Maintaining a level of redundancy,which helps improve reliability, can reduce the amount of time an application is unavailable.
This can be achieved by preemptively running the application on a second system (which may or may not receive traffic) or by having a cold system (not currently running) preconfigured with the application.
These configurations are known as active-active and active-passive configurations,respectively.
When an error is detected, an active-active system can immediately fail-over on the second machine, while an active-passive system will failover once the second machine is active.
High Availability Clusters
Computer clusters consist of multiple nodes that run the same process at the same time and are therefore active-active systems.
Active-active systems are generally fault tolerant because the system is inherently designed to handle the loss of a node.
If a node fails, the remaining nodes are ready to absorb the workload of the failed node.
That said, a cluster that requires a leader node should run a minimum of two leading nodes in an active-active configuration.
This can prevent the cluster from becoming unavailable if a leading node fails.
Using a cluster can improve system resiliency and fault tolerance, allowing for greater availability.
Clusters with these characteristics are called "high availability" or "fail-over" clusters.
Load Balancing Cluster
Load balancing is the act of distributing traffic across nodes to optimize performance and prevent each individual node from receiving a disproportionate amount of work.
You can install a load balancer on the leading nodes or provision it separately from the cluster.
The load balancer can detect if one node is broken, and if so, it will divert incoming traffic to the other nodes.
This configuration is often a high-availability cluster at the same time.
High Performance Clusters
When it comes to parallelization, clusters can achieve higher levels of performance than a single machine.
This is because they are not limited by a certain number of processor cores or other hardware.
In addition, horizontal scaling can maximize performance by preventing the system from depleting resources.
High Performance Computing(HPC) clusters take advantage of the parallelizability of computer clusters to achieve the highest possible level of performance.
Clusters in the cloud
Before the public cloud,computer clusters consisted of a set of physical machines that communicated over a local network.
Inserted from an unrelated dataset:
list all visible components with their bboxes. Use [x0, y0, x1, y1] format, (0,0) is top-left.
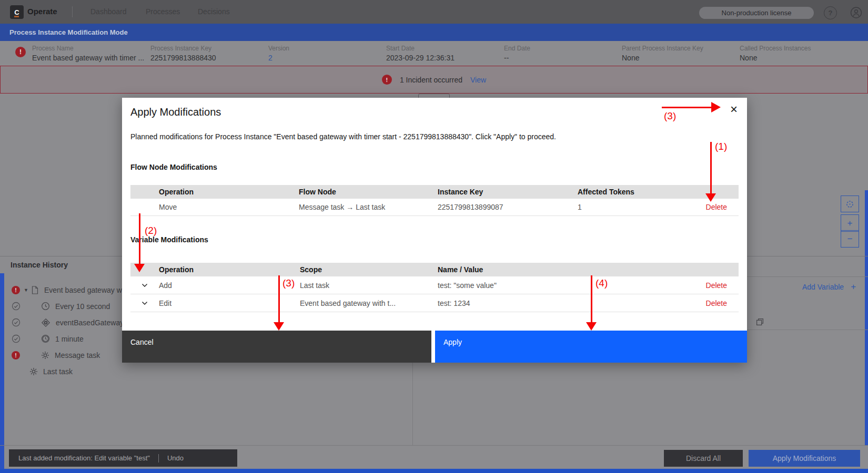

Creating a cluster of computers involved careful planning to ensure that it meets present and future requirements, as physical scaling could take weeks or even months.
In addition, those on site or self-managed were not resilient in the event of regional disasters, so other security measures had to be in place to ensure redundancy.
In a nutshell, it is therefore a group of nodes hosted on virtual machines and connected within a virtual private cloud.
Using the cloud can greatly reduce the time and effort required to get up and running, while also providing a long list of services to improve availability, security, and maintainability.
Containers and cluster relationship
Containers have eliminated many of the burdens of deploying applications.
Differences between local and remote environments can be largely ignored (with some exceptions, such as CPU architecture), application dependencies are provided within the container, and security is improved by isolating the application from the host.
Using containers has also made it easier for teams to leverage a microservices architecture, where the application is broken down into small, loosely coupled services.
Deploying containerized applications across nodes can substantially improve the availability, scalability, and performance of your web application.
Running multiple containers per node increases resource utilization, and ensuring that one instance of each container is running on more than one node at a time prevents the application from having a single point of failure.
However, this leads to another problem: container management.
Managing containers in a cluster of ten nodes can be tedious, but what to do when it reaches a hundred, or even a thousand nodes?
Thankfully, there are numerous container orchestration systems, such as Kubernetes,that can help your application scale.